Anyways. He did nerve conduction in all 4 limbs, and the needle EMG he did all 4 limbs, several spots each, as well as various spots on my trunk and neck. He did it so thoroughly because, he said, the elevated CK could be due to something that is pretty localized so he wanted to check everywhere to make sure. Afterwards, he told me that I ABSOLUTELY DO NOT have ALS. That isn't something under consideration. All the nerves in my whole body are perfect.
After this though, I couldn't stop googling, despite being pretty reassured. Then, I got to some stories about people whose bulbar onset ALS was somehow missed on their EMGs.
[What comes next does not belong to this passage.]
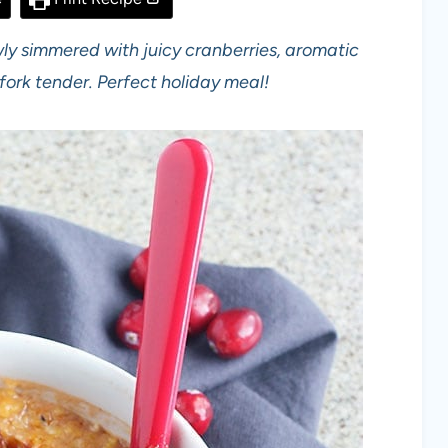
wly simmered with juicy cranberries, aromatic
fork tender. Perfect holiday meal!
When I get extremely anxious, nearing panic attack, I have a habit of clenching my jaw very hard and also pressing my tongue against the roof of my mouth super hard. I had been doing this for more than 24 hours leading up to the EMG. The day after the EMG, I woke up, tongue sore as can be. I then started inspecting it to make sure I didn't have some kind of tongue symptoms that I should be worried about.
Since that point, I've been hyperaware of my tongue. It doesn't feel like it is ever sitting in the right place in my mouth, and I can't stop thinking about it. The part that is really messing with me, though, is that I feel like I'm not saying my words right, but I have asked 10+ people several times each, and everyone says I am talking EXACTLY the same as I always do.
I have about as strong a confirmation that I DO NOT have ALS as I can get, but I just keep moving on from symptom to symptom that I'm SURE is all chalked up to anxiety.
My psychologist is definitely helping me with stopping the trend of moving on to symptom to symptom and having my anxiety make it real, but I don't know what to do right now.
Does anyone else ever get hyperaware of their tongue like this? Did it cause problems speaking (whether real or in your head?) How did you stop?
Also, my tongue quivers a LOT when I hold it in this really specific position. Anyone else who has excessively examined their tongues due to ALS fears or something similar, did you ever find your tongue to quiver A LOT, almost to the point of looking similar to actual ALS patients tongue fasciculations, if you held it in a certain position? My tongue doesn't do anything at rest, and is relatively still when sticking it all the way out, so I know that it isn't actually fasciculations, but I still don't like seeing the way it quivers. Part of my fixation on my tongue is that since I know I am moving it in weird spots in my mouth, I sit there imagining it quivering looking crazy like it does in that spot, and it makes the problem worse.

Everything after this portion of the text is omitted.